On Secondary Education: Why It is Broken

I am sitting in one of the dark classrooms at one of the schools I teach at in Riga, Latvia pondering why one of my students said that they would like to see the school burn down.

What are we doing to make high school students feel so demotivated and even angry at the system? I saw this in America, and I am seeing it here as well. I was hoping that traveling 8000 miles might show me some difference in public education, but it has only opened my eyes wider to the problems I already knew existed.

I am also teaching at a university, and this is where I see some kind of light for public education and the secondary school system that we high school educators are all but trapped in right now.

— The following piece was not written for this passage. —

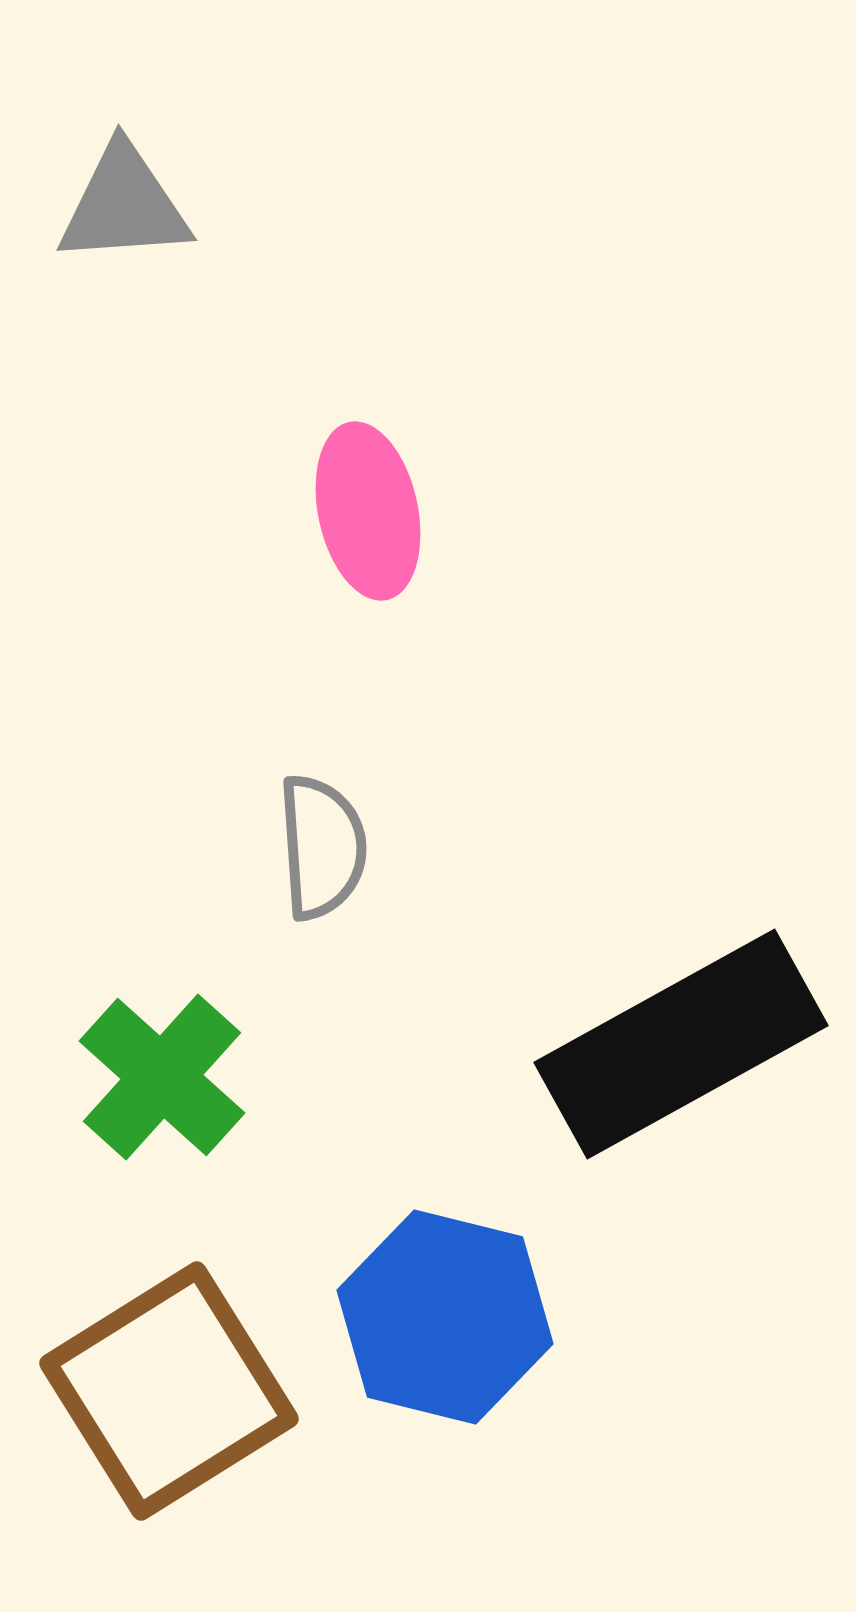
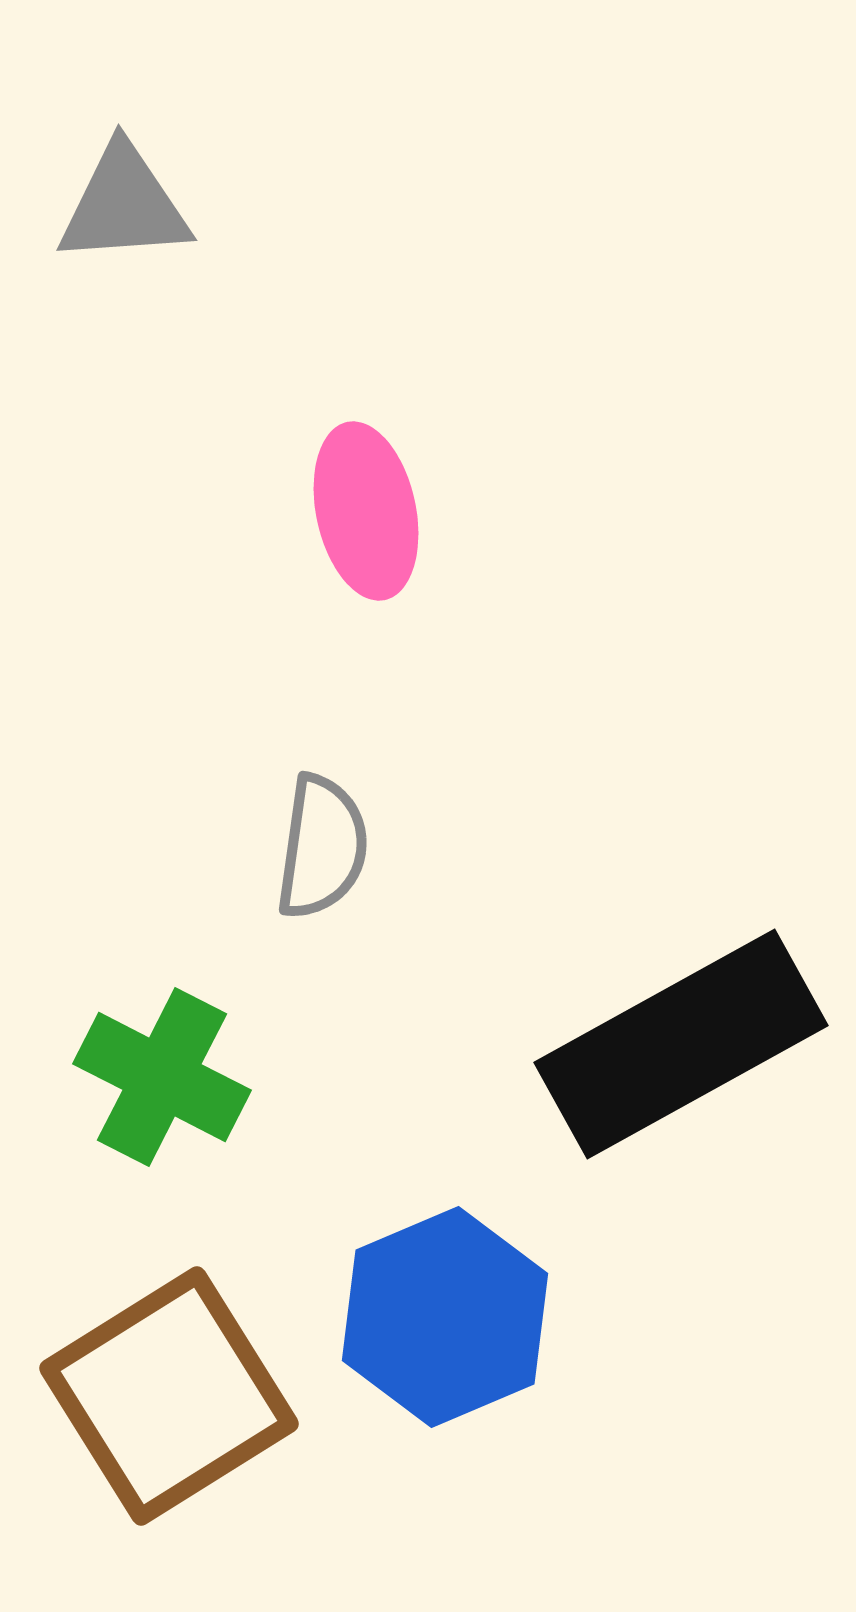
pink ellipse: moved 2 px left
gray semicircle: rotated 12 degrees clockwise
green cross: rotated 15 degrees counterclockwise
blue hexagon: rotated 23 degrees clockwise
brown square: moved 5 px down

At every high school I have taught in, I have felt constrained as a professional. I have my own ideas about what to teach and how to teach them, but these ideas must conform to some standard curriculum to prepare for some tests to make sure our students are ”successful”. Some schools have been more strict, others less, but the feeling of conformity was always present.

At the two colleges I have taught at, I was given a standard curriculum to teach, but then I was pretty much left alone to figure out how to teach. At the university here in Latvia, I was told to take liberties within the classroom and to just make students better. How awesome is that?

My question always has been and continues to be why do we torture younger students and reward college students? Why does education and teaching get easier and more liberating the higher we go? Shouldn’t it be the other way around? When I got my Masters degree, I felt like going to class was fun. The projects were challenging, but always interesting to me, and I felt like what I was learning was useful and purposeful. Most of high school feels like regurgitation (for both teacher and student). Students have this look on their face like, “We’ve done this all before, so many times.”

And we PILE ON THE HOMEWORK! These poor kids here in the IB program are swamped. At Westside it was AP students burning the candle at both ends with so much work for every class that they were just struggling every day to keep up. Why is it this way? What are we trying to prove exactly by making students suffer like this?

I do not have all the answers, but I just ask for common sense reform. If colleges and universities can successfully teach students by trusting their teachers to be professionals and focusing on a curriculum without micromanaging day to day activity, why can’t high schools work the same way? Why did secondary schools become this strange place where everything has to be standardized and meeting these standards for these arbitrary tests to the point of nausea is the norm instead of letting students learn how to learn and enjoy learning for the sake of learning? Shouldn’t they be more exploratory and creative when they are younger moving toward more and more discipline as they advance in their studies?

I want to write more about this, but more important, I want to start a dialogue with other teachers, administrators and educational professionals. I know I am not alone in feeling this way, so the ultimate question is that if everyone knows the system is broken, why are we all continuing to support it? Why aren’t we making big, deliberate changes in the fundamental way we approach education now? Change will not come just because we sit here and wait for it. It needs to happen sooner than later, before the schools all metaphorically or literally burn down.